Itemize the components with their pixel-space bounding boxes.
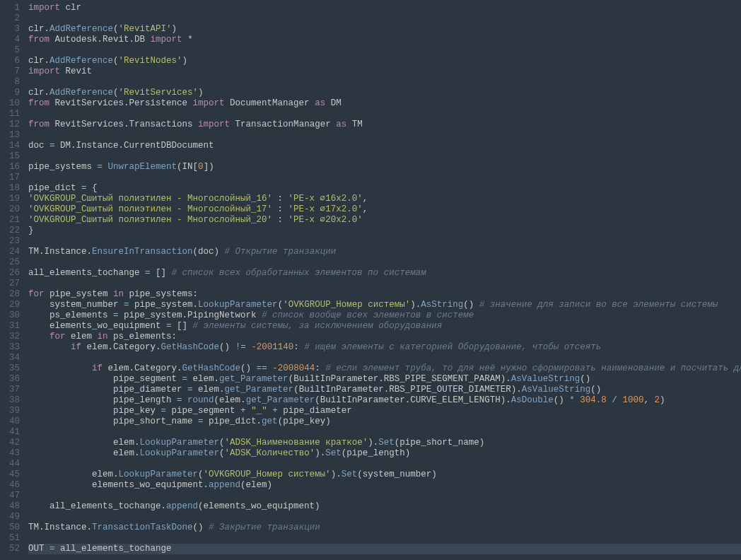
line-number: 12 — [0, 119, 20, 130]
code-line[interactable]: 'OVKGROUP_Сшитый полиэтилен - Многослойн… — [28, 204, 741, 215]
code-line[interactable] — [28, 236, 741, 247]
token-com: # значение для записи во все элементы си… — [479, 300, 718, 310]
token-op: (pipe_key) — [278, 416, 331, 426]
code-line[interactable] — [28, 13, 741, 24]
code-line[interactable]: clr.AddReference('RevitServices') — [28, 88, 741, 98]
code-line[interactable]: pipe_segment = elem.get_Parameter(BuiltI… — [28, 374, 741, 385]
token-op: : — [172, 332, 177, 342]
token-op: . — [87, 523, 93, 532]
line-number: 9 — [0, 88, 20, 98]
token-kw: in — [98, 332, 108, 342]
code-line[interactable]: } — [28, 226, 741, 236]
code-line[interactable]: system_number = pipe_system.LookupParame… — [28, 300, 741, 310]
code-line[interactable]: import Revit — [28, 66, 741, 77]
token-op: [] — [156, 268, 172, 278]
code-line[interactable]: elements_wo_equipment = [] # элементы си… — [28, 321, 741, 332]
code-line[interactable] — [28, 491, 741, 501]
token-op: () — [193, 523, 209, 532]
token-op: , — [363, 194, 368, 204]
token-fn: AsString — [421, 300, 463, 310]
code-line[interactable]: pipe_systems = UnwrapElement(IN[0]) — [28, 162, 741, 173]
code-line[interactable] — [28, 173, 741, 183]
token-op: . — [161, 501, 167, 511]
token-op: . — [45, 56, 50, 66]
code-line[interactable]: 'OVKGROUP_Сшитый полиэтилен - Многослойн… — [28, 215, 741, 226]
code-line[interactable]: clr.AddReference('RevitAPI') — [28, 24, 741, 35]
code-line[interactable]: if elem.Category.GetHashCode() != -20011… — [28, 342, 741, 353]
code-line[interactable]: pipe_dict = { — [28, 183, 741, 194]
code-line[interactable]: pipe_diameter = elem.get_Parameter(Built… — [28, 385, 741, 395]
code-line[interactable]: for pipe_system in pipe_systems: — [28, 289, 741, 300]
token-op: . — [506, 395, 511, 405]
code-line[interactable] — [28, 459, 741, 469]
token-str: 'OVKGROUP_Номер системы' — [283, 300, 410, 310]
token-id: doc — [28, 141, 49, 151]
code-line[interactable]: elem.LookupParameter('ADSK_Количество').… — [28, 448, 741, 459]
token-fn: Set — [342, 469, 358, 479]
code-line[interactable] — [28, 45, 741, 56]
code-line[interactable]: TM.Instance.TransactionTaskDone() # Закр… — [28, 523, 741, 533]
token-id: clr — [28, 88, 45, 98]
code-line[interactable]: elem.LookupParameter('ADSK_Наименование … — [28, 438, 741, 448]
token-id: elements_wo_equipment — [92, 480, 204, 490]
token-op: . — [129, 35, 135, 45]
token-op: : — [278, 215, 284, 225]
token-id: ps_elements — [49, 310, 113, 320]
line-number: 3 — [0, 24, 20, 35]
token-str: "_" — [251, 406, 267, 416]
code-line[interactable]: for elem in ps_elements: — [28, 332, 741, 342]
code-line[interactable]: elements_wo_equipment.append(elem) — [28, 480, 741, 491]
code-line[interactable]: from RevitServices.Persistence import Do… — [28, 98, 741, 109]
code-line[interactable] — [28, 279, 741, 289]
code-line[interactable] — [28, 109, 741, 119]
token-id: elem — [66, 332, 98, 342]
token-opcol: = — [145, 268, 151, 278]
code-line[interactable] — [28, 151, 741, 162]
token-fn: EnsureInTransaction — [92, 247, 193, 257]
code-line[interactable] — [28, 130, 741, 141]
code-line[interactable]: pipe_length = round(elem.get_Parameter(B… — [28, 395, 741, 406]
token-num: 2 — [654, 395, 660, 405]
code-line[interactable]: ps_elements = pipe_system.PipingNetwork … — [28, 310, 741, 321]
code-line[interactable]: OUT = all_elements_tochange — [28, 544, 741, 554]
token-fn: LookupParameter — [140, 438, 220, 448]
code-line[interactable] — [28, 77, 741, 88]
code-line[interactable]: if elem.Category.GetHashCode() == -20080… — [28, 363, 741, 374]
token-op: () — [554, 395, 570, 405]
code-line[interactable]: pipe_short_name = pipe_dict.get(pipe_key… — [28, 416, 741, 427]
code-line[interactable]: TM.Instance.EnsureInTransaction(doc) # О… — [28, 247, 741, 257]
code-area[interactable]: import clrclr.AddReference('RevitAPI')fr… — [28, 0, 741, 560]
token-id: pipe_short_name — [113, 416, 198, 426]
code-line[interactable] — [28, 257, 741, 268]
code-line[interactable]: 'OVKGROUP_Сшитый полиэтилен - Многослойн… — [28, 194, 741, 204]
code-line[interactable]: import clr — [28, 3, 741, 13]
code-line[interactable]: clr.AddReference('RevitNodes') — [28, 56, 741, 66]
token-fn: AsValueString — [511, 374, 580, 384]
line-number: 20 — [0, 204, 20, 215]
line-number: 25 — [0, 257, 20, 268]
token-op: . — [516, 385, 522, 395]
line-number: 46 — [0, 480, 20, 491]
code-line[interactable]: from Autodesk.Revit.DB import * — [28, 35, 741, 45]
token-op: ( — [278, 300, 284, 310]
code-line[interactable] — [28, 353, 741, 363]
token-op: ) — [331, 469, 337, 479]
token-fn: get_Parameter — [225, 385, 294, 395]
token-kw: from — [28, 119, 49, 129]
code-line[interactable] — [28, 427, 741, 438]
code-line[interactable]: elem.LookupParameter('OVKGROUP_Номер сис… — [28, 469, 741, 480]
line-number: 14 — [0, 141, 20, 151]
code-line[interactable]: doc = DM.Instance.CurrentDBDocument — [28, 141, 741, 151]
token-op: . — [108, 342, 114, 352]
token-com: # Открытие транзакции — [225, 247, 337, 257]
code-line[interactable]: from RevitServices.Transactions import T… — [28, 119, 741, 130]
token-op: (doc) — [193, 247, 225, 257]
code-line[interactable]: all_elements_tochange = [] # список всех… — [28, 268, 741, 279]
code-editor[interactable]: 1234567891011121314151617181920212223242… — [0, 0, 741, 560]
code-line[interactable]: pipe_key = pipe_segment + "_" + pipe_dia… — [28, 406, 741, 416]
code-line[interactable]: all_elements_tochange.append(elements_wo… — [28, 501, 741, 512]
token-kw: import — [28, 3, 60, 13]
code-line[interactable] — [28, 512, 741, 523]
token-op: ) — [315, 448, 320, 458]
code-line[interactable] — [28, 533, 741, 544]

____

EXERCISE DIRECTIONS
Using the entries above, return each line in which the word "Instance" occurs.

SOLVED EXERCISE
code-line[interactable]: TM.Instance.TransactionTaskDone() # Закр… — [28, 523, 741, 533]
code-line[interactable]: TM.Instance.EnsureInTransaction(doc) # О… — [28, 247, 741, 257]
code-line[interactable]: doc = DM.Instance.CurrentDBDocument — [28, 141, 741, 151]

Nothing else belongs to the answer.